Proud Derry father to take the plunge with daily dips for autism charity Jigsaw and school unit
Neil and his wife Karinne, who have two children with autism, Claragh (8) and Clodagh (almost 6) spoke to the Journal about how Jigsaw and the school with its new unit which Clodagh attends have transformed their lives and they wished to “give something back”.
This will be the second year Neil is undertaking the challenge around Inch island and Buncrana, with a GoFundMe page set up and hopes high people will once again show their support.
Neil and Karinne shared the experience of their young daughter Clodagh to explain just how vital and transformative the unit at St Eugene’s PS and Jigsaw have been.
Clodagh had been registered in several schools but eventually they took the tough decision to homeschool their child.
"She lost her hair due to stress and sensory issues. No matter what they did or tried it was the same, she wouldn’t dress, wouldn’t leave the house so we all had a meeting and even her paediatrician said she needs homeschooling. So we did that for a year and it was the best thing we ever did. She started to trust us.
"My other children had gone to St Eugene’s school and it had always been my dream for Clodagh to go there but I knew she would never be in a mainstream class.
“Then St Eugene’s opened a learning support unit in September and they were able to cater for her sensory needs and autism and she is doing amazing. We were scared beforehand but it’s like a dream come true.”
Prior to this there always had to be one person at home for Clodagh and as a family could not do the things most take for granted.
"She thought that when we left the house we were going to school so she became housebound at the age of 3 and that was her for nearly two years. But at the unit they let Clodagh lead the way and now she thrives off the routine of going to see her teacher.”
"For me that unit saved our lives because we didn’t have a life. And we are able to go to the Jigsaw and things like that with her now.”
"We know there are other families out there struggling and we just want to give them hope but also sometimes we have to share our tough times to give that other person hope,” Neil said. “I am so proud of my daughters.”
The couple heaped praise on the staff at St Eugene’s PS as they spoke of the funding challenges the specialist unit is now facing.

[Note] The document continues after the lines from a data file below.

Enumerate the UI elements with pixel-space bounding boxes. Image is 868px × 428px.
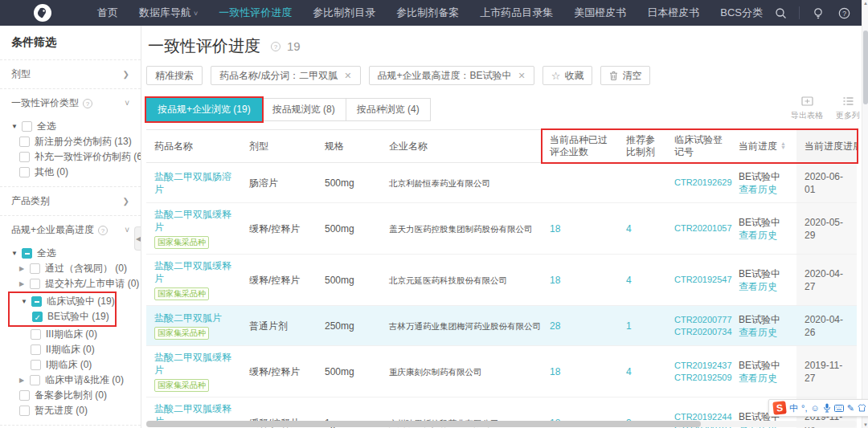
ctr-number-link[interactable]: CTR20200734: [674, 326, 724, 338]
nav-item[interactable]: 美国橙皮书: [568, 0, 632, 26]
ime-punctuation-icon[interactable]: °,: [801, 400, 807, 416]
drug-name-link[interactable]: 盐酸二甲双胍片: [154, 312, 235, 324]
drug-name-link[interactable]: 盐酸二甲双胍缓释片: [154, 208, 235, 234]
caret-down-icon[interactable]: ▼: [11, 121, 19, 132]
filter-tree-item[interactable]: 其他 (0): [0, 165, 141, 180]
filter-tree-item[interactable]: I期临床 (0): [0, 357, 141, 373]
checkbox[interactable]: [30, 263, 40, 274]
sidebar-section-header[interactable]: 产品类别❯: [0, 187, 141, 215]
horizontal-scrollbar[interactable]: [146, 421, 857, 427]
checkbox[interactable]: [32, 312, 43, 322]
filter-tree-item[interactable]: ▶临床申请&批准 (0): [0, 373, 141, 388]
checkbox[interactable]: [19, 390, 30, 401]
checkbox[interactable]: [22, 248, 32, 259]
checkbox[interactable]: [19, 406, 30, 416]
nav-item[interactable]: 参比制剂目录: [307, 0, 381, 26]
approved-count-link[interactable]: 28: [550, 320, 560, 332]
checkbox[interactable]: [19, 167, 30, 177]
ref-preparation-link[interactable]: 4: [626, 223, 632, 234]
checkbox[interactable]: [31, 360, 41, 370]
scroll-up-arrow[interactable]: ▲: [862, 0, 868, 6]
sogou-logo-icon[interactable]: S: [772, 401, 787, 415]
ctr-number-link[interactable]: CTR20200777: [674, 314, 724, 326]
filter-tree-item[interactable]: II期临床 (0): [0, 342, 141, 357]
filter-tree-item[interactable]: ▶提交补充/上市申请 (0): [0, 276, 141, 291]
nav-item[interactable]: 一致性评价进度: [213, 0, 297, 26]
ime-handwriting-icon[interactable]: ✎: [847, 400, 854, 416]
view-history-link[interactable]: 查看历史: [739, 229, 790, 242]
checkbox[interactable]: [31, 329, 41, 340]
ime-chinese-mode-icon[interactable]: 中: [789, 400, 798, 416]
drug-name-link[interactable]: 盐酸二甲双胍肠溶片: [154, 170, 235, 196]
filter-tree-item[interactable]: 新注册分类仿制药 (13): [0, 134, 141, 149]
feedback-bulb-icon[interactable]: [811, 6, 825, 20]
close-icon[interactable]: ✕: [344, 71, 351, 81]
clear-button[interactable]: 清空: [600, 66, 650, 85]
section-help-icon[interactable]: ?: [83, 99, 92, 108]
nav-item[interactable]: 首页: [92, 0, 124, 26]
help-icon[interactable]: ?: [837, 6, 851, 20]
filter-tree-item[interactable]: BE试验中 (19): [10, 309, 115, 324]
ref-preparation-link[interactable]: 1: [626, 320, 632, 332]
sort-desc-icon[interactable]: ▼: [780, 146, 786, 150]
filter-tree-item[interactable]: III期临床 (0): [0, 327, 141, 342]
view-tab[interactable]: 按品种浏览 (4): [346, 98, 431, 121]
ref-preparation-link[interactable]: 4: [626, 366, 632, 377]
view-history-link[interactable]: 查看历史: [739, 326, 790, 339]
checkbox[interactable]: [22, 121, 32, 132]
caret-right-icon[interactable]: ▶: [19, 279, 27, 289]
filter-tree-item[interactable]: 备案参比制剂 (0): [0, 388, 141, 403]
filter-tree-item[interactable]: ▼全选: [0, 119, 141, 134]
caret-right-icon[interactable]: ▶: [19, 263, 27, 274]
nav-item[interactable]: 数据库导航˅: [133, 0, 203, 26]
ctr-number-link[interactable]: CTR20201057: [674, 222, 724, 234]
vertical-scrollbar[interactable]: ▲ ▼: [862, 0, 868, 428]
nav-item[interactable]: 参比制剂备案: [391, 0, 465, 26]
favorite-button[interactable]: ☆ 收藏: [542, 66, 593, 85]
filter-chip[interactable]: 药品名称/成分词：二甲双胍✕: [211, 66, 361, 85]
sidebar-collapse-handle[interactable]: ◀: [134, 226, 141, 251]
search-icon[interactable]: [773, 6, 788, 20]
view-history-link[interactable]: 查看历史: [739, 372, 790, 385]
approved-count-link[interactable]: 18: [550, 366, 560, 377]
close-icon[interactable]: ✕: [518, 71, 526, 81]
checkbox[interactable]: [31, 296, 42, 307]
checkbox[interactable]: [30, 279, 40, 289]
nav-item[interactable]: 上市药品目录集: [474, 0, 559, 26]
view-history-link[interactable]: 查看历史: [739, 280, 790, 293]
caret-down-icon[interactable]: ▼: [11, 248, 19, 259]
filter-tree-item[interactable]: ▼临床试验中 (19): [10, 294, 115, 309]
ctr-number-link[interactable]: CTR20192437: [674, 360, 724, 372]
table-tool-columns[interactable]: 更多列: [836, 96, 860, 121]
nav-item[interactable]: BCS分类: [714, 0, 768, 26]
filter-tree-item[interactable]: 补充一致性评价仿制药 (6): [0, 149, 141, 165]
ime-voice-icon[interactable]: [823, 403, 831, 413]
ime-emoji-icon[interactable]: ☺: [810, 400, 819, 416]
ctr-number-link[interactable]: CTR20192547: [674, 274, 724, 286]
horizontal-scrollbar-thumb[interactable]: [146, 421, 701, 427]
view-tab[interactable]: 按品规+企业浏览 (19): [146, 98, 262, 121]
approved-count-link[interactable]: 18: [550, 223, 560, 234]
drug-name-link[interactable]: 盐酸二甲双胍缓释片: [154, 351, 235, 377]
scroll-down-arrow[interactable]: ▼: [862, 422, 868, 428]
filter-tree-item[interactable]: ▼全选: [0, 246, 141, 261]
approved-count-link[interactable]: 18: [550, 275, 560, 286]
ref-preparation-link[interactable]: 4: [626, 275, 632, 286]
caret-down-icon[interactable]: ▼: [21, 296, 29, 307]
ctr-number-link[interactable]: CTR20192509: [674, 372, 724, 384]
nav-item[interactable]: 日本橙皮书: [641, 0, 705, 26]
checkbox[interactable]: [30, 375, 40, 385]
title-help-icon[interactable]: ?: [271, 42, 280, 51]
precise-search-button[interactable]: 精准搜索: [146, 66, 203, 85]
filter-tree-item[interactable]: ▶通过（含视同） (0): [0, 261, 141, 276]
filter-tree-item[interactable]: 暂无进度 (0): [0, 403, 141, 418]
ime-skin-icon[interactable]: [858, 404, 866, 412]
section-help-icon[interactable]: ?: [98, 226, 108, 235]
site-logo[interactable]: [34, 4, 51, 22]
sidebar-section-header[interactable]: 一致性评价类型?˅: [0, 89, 141, 117]
ime-keyboard-icon[interactable]: [834, 405, 844, 412]
view-history-link[interactable]: 查看历史: [739, 183, 790, 196]
filter-chip[interactable]: 品规+企业最高进度：BE试验中✕: [369, 66, 534, 85]
vertical-scrollbar-thumb[interactable]: [863, 31, 868, 104]
drug-name-link[interactable]: 盐酸二甲双胍缓释片: [154, 259, 235, 285]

They had a special mention for Claragh’s teacher Mr McKenna, who will be joining Neil on some of the swims, and assistant Ms Barber, and Clodagh’s teacher Ms Canavan and classroom assistant Mr McElhinney for all they have done.
The Jigsaw Project meanwhile has been an incredible support to the whole family, as they have been to so many others. “Everything Sonya Blakely has done for us, we would have been lost without her. I didn’t know anything about autism and Sonya and Jigsaw have gone above and beyond,” Karinne said.
The Jigsaw Project provides support for children aged 4 and above and their families. It also organises days out and trips throughout the summer and beyond with their youth club meeting up every Friday. “It is like one big family and there is no judgement.”
Anyone who would like to find out more can visit: www.facebook.com/sonyajigsawproject
Among those joining Neil in the water so far are Councillor Gary Donnelly and former Councillor Mary Durkan, with plans for a big celebratory get together on the final day.
Last year’s finale saw Sonya and the Jigsaw project organise t-shirts and celebrations, with Micky Doherty and Conor McKenna among those who turned up in support last year.